More striking, however, is the public’s reaction to an absent leader acting without a public plan: resignation.
State of fear and uncertainty
That Rajoy has not had enough time to tackle all problems, that the severity of the country’s situation was unbeknownst to him (or that he was deceived by his predecessor in this regard) and that his actions can only go so far because much of everything depends on Europe seems to have sunk in the public’s psyche to the point that it is hard to find opinions questioning elemental matters of democratic legitimacy in Spain.
Currently, the Spanish society lives in a permanent state of fear and anxious uncertainty, but it has not yet turned its back against Rajoy.
It is worth mentioning, however, that a recent voter survey showed that Rajoy’s Popular Party is losing political support. The interesting element in the survey is that the main beneficiaries are smaller political formations and not the Socialist Party. It is too early to tell if Spain is to experience the same kind of political fragmentation as that of Greece, but this is certainly worth watching.
Will it boil?
It is truly difficult to believe that social tensions may be contained indefinitely under a deteriorating economic scenario – although there is the ‘frog in the pot analogy’ again.
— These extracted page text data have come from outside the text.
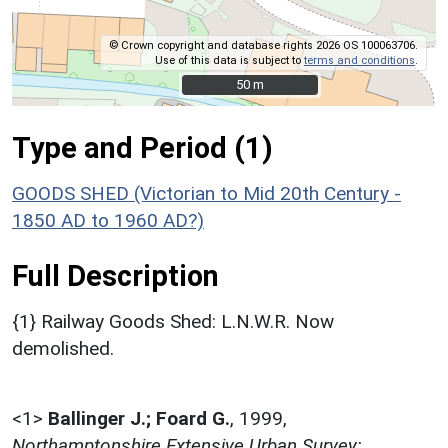
© Crown copyright and database rights 2026 OS 100063706.
Use of this data is subject to
terms and conditions
.
50 m
50 m
Type and Period (1)
GOODS SHED (Victorian to Mid 20th Century -
1850 AD to 1960 AD?)
Full Description
{1} Railway Goods Shed: L.N.W.R. Now
demolished.
<1>
Ballinger J.; Foard G.
,
1999,
Northamptonshire Extensive Urban Survey:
There are also escape valves which surely help keep social tension from mounting such as the ongoing criminal investigation in which former Bankia (BKIA) chairman Rodrigo Rato and 32 members of the failed bank’s board were formally cited this week as suspects of fraud, misappropriation of funds, and the falsification of financial documents; a necessary but inconceivable turn of events compared to only two months ago.
Ultimately, however, unless the long-yearned European breakthrough (which nobody has managed to properly define) occurs soon and some form of economic upturn begins to be seen as within reach, there is no reason to believe that Spain’s situation will improve over the next several months.
If the summer turns out to be as “hot” as expected, Rajoy may at least have to revise his communication strategy and start facing the public. The cooling variables which currently work in favor of keeping society simmering in a state of fear rather than boiling with outrage may not hold the fire.